- _TASK TO COMPLETE_
In the listing that follows, how many lines include the word "کارکنان"? Only the number is wanted.

- _RECORDS FOR THE EXERCISE_
..............................
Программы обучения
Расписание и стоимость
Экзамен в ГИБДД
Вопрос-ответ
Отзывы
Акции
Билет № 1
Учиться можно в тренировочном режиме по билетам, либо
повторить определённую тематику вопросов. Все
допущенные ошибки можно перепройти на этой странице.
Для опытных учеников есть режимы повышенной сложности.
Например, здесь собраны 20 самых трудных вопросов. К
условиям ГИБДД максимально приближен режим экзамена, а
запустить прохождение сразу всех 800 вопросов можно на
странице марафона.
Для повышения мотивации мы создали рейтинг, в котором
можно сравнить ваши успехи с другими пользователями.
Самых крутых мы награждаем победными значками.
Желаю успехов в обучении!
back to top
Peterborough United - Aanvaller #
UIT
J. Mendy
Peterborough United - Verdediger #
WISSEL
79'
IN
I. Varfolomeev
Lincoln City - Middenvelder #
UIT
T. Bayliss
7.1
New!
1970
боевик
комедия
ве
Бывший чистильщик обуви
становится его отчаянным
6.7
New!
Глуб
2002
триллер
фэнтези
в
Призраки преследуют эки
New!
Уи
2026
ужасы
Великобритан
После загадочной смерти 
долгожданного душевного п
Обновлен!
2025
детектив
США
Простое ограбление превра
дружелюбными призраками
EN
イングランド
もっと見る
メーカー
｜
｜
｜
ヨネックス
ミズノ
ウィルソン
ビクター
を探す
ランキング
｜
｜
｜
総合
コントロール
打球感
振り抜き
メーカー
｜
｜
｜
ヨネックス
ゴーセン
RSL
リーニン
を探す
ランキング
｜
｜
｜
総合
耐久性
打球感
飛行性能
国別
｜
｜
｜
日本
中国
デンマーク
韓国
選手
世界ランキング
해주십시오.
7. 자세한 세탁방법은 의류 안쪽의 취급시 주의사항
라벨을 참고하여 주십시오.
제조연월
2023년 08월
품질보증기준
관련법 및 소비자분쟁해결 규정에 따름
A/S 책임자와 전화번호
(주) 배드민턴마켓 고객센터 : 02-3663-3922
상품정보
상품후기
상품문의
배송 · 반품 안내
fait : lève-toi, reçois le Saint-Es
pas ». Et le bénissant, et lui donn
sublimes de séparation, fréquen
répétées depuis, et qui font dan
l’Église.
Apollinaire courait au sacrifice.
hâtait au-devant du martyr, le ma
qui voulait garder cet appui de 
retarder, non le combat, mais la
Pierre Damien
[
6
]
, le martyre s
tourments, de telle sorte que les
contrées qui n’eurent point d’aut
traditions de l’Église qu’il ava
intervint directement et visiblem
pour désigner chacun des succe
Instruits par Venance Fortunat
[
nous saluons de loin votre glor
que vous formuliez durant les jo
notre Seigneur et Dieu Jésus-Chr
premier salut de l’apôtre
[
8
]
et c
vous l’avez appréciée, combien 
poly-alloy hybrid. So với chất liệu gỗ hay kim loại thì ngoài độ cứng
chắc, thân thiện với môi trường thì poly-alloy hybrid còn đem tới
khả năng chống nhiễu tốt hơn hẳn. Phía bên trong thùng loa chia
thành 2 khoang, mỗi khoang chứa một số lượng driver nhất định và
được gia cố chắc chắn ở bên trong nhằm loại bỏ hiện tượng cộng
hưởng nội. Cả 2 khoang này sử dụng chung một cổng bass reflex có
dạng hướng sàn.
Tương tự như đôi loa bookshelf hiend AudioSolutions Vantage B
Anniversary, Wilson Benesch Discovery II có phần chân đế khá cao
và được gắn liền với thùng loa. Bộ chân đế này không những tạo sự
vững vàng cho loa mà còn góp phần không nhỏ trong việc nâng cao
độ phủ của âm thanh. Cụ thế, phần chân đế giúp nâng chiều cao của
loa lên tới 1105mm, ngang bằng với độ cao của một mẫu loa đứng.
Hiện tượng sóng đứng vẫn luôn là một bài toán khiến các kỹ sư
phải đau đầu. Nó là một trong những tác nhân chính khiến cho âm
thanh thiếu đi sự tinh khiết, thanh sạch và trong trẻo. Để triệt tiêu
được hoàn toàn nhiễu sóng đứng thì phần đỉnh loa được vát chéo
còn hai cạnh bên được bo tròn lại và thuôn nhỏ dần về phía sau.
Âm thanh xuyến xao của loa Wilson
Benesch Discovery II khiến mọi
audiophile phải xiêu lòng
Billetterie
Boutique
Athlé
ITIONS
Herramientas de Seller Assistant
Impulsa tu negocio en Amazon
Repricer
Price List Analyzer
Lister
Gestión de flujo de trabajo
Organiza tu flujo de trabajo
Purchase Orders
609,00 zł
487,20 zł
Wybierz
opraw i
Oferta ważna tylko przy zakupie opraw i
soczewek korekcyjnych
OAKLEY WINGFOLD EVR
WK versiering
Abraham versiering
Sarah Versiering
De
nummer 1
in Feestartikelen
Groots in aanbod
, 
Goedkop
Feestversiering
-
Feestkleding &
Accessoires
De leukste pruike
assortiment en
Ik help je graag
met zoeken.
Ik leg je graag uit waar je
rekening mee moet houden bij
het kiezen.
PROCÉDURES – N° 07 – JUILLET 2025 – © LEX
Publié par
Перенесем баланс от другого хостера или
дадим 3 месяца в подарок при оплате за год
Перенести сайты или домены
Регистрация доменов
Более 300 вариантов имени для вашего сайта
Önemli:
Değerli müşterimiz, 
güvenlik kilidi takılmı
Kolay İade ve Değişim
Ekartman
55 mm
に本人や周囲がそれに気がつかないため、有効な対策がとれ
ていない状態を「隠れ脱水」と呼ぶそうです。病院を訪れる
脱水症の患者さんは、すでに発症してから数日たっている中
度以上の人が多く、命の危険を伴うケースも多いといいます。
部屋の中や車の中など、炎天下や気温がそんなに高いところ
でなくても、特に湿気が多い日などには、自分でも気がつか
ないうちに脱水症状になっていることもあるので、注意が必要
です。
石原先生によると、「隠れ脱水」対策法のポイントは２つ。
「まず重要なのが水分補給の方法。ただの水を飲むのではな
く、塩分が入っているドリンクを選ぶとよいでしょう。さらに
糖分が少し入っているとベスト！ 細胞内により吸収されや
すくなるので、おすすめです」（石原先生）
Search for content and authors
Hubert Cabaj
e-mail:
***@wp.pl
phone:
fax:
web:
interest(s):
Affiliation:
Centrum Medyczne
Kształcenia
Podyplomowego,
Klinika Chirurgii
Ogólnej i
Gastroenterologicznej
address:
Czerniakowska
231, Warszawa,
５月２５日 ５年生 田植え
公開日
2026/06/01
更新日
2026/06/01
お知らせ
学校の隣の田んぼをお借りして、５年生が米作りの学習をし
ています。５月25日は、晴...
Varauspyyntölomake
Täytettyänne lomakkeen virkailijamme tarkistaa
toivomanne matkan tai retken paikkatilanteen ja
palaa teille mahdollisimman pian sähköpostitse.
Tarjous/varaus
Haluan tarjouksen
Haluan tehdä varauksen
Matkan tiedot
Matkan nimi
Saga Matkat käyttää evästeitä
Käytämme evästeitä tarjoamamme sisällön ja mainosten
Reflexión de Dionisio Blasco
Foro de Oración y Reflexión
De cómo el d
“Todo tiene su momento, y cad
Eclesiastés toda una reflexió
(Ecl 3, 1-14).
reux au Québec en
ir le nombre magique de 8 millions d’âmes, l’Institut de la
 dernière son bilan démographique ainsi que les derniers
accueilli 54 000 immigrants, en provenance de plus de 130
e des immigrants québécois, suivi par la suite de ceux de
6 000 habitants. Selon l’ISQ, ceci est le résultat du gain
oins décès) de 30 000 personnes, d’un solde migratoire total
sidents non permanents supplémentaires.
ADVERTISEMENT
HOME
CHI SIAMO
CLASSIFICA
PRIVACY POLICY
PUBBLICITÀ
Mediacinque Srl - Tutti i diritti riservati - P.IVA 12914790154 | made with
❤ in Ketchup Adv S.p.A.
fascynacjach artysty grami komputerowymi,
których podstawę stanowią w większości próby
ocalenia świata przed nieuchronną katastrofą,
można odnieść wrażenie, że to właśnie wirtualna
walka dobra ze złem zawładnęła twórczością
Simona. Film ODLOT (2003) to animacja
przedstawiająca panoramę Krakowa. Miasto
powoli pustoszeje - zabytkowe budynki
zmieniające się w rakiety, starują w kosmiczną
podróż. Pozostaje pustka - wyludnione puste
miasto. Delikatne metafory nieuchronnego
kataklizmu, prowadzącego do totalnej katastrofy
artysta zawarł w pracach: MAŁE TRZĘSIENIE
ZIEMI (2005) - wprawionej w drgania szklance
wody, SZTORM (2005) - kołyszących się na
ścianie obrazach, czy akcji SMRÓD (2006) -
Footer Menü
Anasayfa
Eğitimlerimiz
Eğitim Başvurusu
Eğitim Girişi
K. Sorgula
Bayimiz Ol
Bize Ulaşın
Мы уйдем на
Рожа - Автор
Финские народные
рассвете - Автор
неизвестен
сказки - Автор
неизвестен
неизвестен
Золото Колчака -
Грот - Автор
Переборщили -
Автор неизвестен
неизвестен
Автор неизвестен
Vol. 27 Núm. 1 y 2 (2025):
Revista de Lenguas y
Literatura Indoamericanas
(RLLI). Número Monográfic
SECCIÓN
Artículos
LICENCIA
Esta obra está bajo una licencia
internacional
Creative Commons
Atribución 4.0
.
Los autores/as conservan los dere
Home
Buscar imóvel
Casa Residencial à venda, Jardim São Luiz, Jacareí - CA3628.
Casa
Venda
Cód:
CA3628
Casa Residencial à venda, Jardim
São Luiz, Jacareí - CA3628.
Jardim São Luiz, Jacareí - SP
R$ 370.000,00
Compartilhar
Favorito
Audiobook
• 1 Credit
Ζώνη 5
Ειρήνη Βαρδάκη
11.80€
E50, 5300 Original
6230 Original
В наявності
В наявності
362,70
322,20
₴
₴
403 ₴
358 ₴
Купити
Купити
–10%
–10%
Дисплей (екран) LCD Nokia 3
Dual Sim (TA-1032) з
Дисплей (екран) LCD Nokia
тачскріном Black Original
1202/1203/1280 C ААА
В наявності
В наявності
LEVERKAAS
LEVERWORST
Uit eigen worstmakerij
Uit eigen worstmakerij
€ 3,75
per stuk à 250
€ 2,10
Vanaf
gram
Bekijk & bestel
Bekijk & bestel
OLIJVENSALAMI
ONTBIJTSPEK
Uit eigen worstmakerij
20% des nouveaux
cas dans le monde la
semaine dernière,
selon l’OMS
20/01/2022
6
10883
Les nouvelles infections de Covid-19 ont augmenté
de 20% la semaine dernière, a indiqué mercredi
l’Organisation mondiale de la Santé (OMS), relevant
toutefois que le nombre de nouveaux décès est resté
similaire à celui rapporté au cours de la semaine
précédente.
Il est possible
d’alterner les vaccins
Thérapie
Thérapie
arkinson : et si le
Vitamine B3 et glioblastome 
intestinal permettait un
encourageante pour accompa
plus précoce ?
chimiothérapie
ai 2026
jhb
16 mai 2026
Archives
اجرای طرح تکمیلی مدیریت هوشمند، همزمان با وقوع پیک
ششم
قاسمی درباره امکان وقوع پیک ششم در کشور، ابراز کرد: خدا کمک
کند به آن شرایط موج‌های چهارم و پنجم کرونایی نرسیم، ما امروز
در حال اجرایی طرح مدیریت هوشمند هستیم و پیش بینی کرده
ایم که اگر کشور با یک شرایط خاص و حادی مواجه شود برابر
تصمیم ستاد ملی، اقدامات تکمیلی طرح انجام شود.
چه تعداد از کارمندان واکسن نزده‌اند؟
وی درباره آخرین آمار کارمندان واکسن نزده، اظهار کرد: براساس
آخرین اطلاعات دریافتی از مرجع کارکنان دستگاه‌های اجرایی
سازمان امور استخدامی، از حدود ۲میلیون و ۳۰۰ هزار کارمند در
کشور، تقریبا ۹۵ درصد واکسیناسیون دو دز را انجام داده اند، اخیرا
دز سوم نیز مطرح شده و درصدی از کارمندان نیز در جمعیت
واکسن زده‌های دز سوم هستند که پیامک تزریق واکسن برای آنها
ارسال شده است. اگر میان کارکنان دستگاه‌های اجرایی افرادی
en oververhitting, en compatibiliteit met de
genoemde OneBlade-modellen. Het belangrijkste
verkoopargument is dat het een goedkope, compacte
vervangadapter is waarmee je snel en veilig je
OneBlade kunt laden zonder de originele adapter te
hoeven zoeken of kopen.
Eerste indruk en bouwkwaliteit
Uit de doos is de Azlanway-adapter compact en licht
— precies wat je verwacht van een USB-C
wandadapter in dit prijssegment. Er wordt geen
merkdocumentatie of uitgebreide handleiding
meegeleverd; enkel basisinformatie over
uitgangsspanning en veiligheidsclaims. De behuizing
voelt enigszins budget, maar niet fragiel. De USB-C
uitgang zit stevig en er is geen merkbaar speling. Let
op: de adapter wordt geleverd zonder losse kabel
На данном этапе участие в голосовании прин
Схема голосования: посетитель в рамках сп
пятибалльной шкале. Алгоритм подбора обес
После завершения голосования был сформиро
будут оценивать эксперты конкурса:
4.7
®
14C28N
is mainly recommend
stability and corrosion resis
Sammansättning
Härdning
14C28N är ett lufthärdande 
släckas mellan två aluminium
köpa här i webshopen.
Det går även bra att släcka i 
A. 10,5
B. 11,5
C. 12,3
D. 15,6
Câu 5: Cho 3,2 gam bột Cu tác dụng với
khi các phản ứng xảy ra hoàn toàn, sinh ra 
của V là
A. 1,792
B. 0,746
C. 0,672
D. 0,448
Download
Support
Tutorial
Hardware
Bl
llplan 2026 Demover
..............................
- _EXERCISE OUTPUT_
2